Movie Analysis, part I

Movies1

I enjoy playing with data from time to time, and I enjoy movies, so I decided to compare how critics rate movies and how the viewers rate them. Take a look at the above chart. First, for you data hounds and methodology freaks, I’ll describe how I compiled it. All the ratings come from Rotten Tomatoes or Flixster, so neither the critics nor the viewers represent the universe of people in either category. Older (i.e. not so computer/social media savvy) people and foreigners, for example, may not be well represented. The movies to be included come from several sources: the ones I’ve rented or rated in Netflix since January 2011, including ones I streamed; nominees for Best Picture at the academy awards 2011 – 2014; all movies that made the top box office listing either in theaters or rentals according to Rotten Tomatoes for the last three months or so; several lists from major publications of the best all-time movies of several genres, e.g. thrillers. This last category is the only one that includes many older films. I may have rented an occasional older film, but the data is skewed toward newer releases. I acquired data on almost 300 movies but then sorted it to take only the 250 that had the most viewer ratings to eliminate some oddball losers, cult films, etc. I wanted movies with sufficient viewer input to be statistically significant. The cutoff number turned out to be 3400 viewer ratings. The number of viewer ratings correlates highly with box office numbers, but there could be some movies that get an inordinate number of ratings from very avid fans despite mediocre box office success, or limited success in the U.S. All used for this chart also had at least 20 critics’ ratings except for three, which had 8, 10, and 13 on that website.

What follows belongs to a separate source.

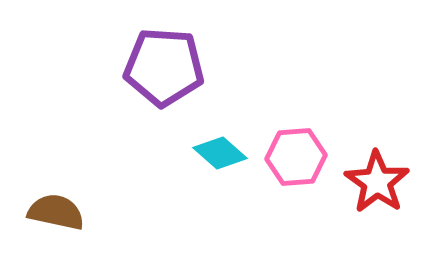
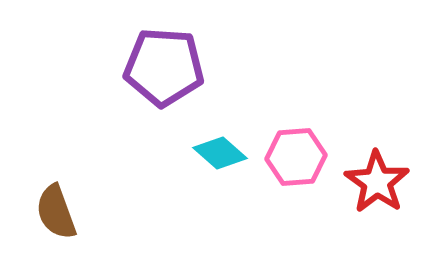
brown semicircle: rotated 122 degrees counterclockwise
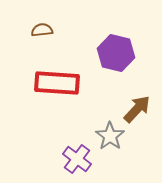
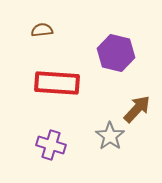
purple cross: moved 26 px left, 14 px up; rotated 20 degrees counterclockwise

As I understand it, the critics were given only two choices: to “recommend” a movie or not. Viewers could rate on a five-star system, and the website converts that to a single number representing the percentage of viewers who “liked” the movie. That means the percentage who rated it 3.5 stars or higher. These two rating systems are not exactly equivalent, but the percentages of critics who recommend and viewers who “like” a movie are close enough in general to make comparison useful.

The diagonal line in the chart represents equality in percentages between viewers and critics. Each little blue diamond is the rating for a particular movie (or possibly more than one in the case of identical ratings). So any diamond to the left of the line is a movie that viewers rated higher than the critics and those on the right, the critics liked better. The closer to the upper right corner, the more a movie was a favorite in both categories.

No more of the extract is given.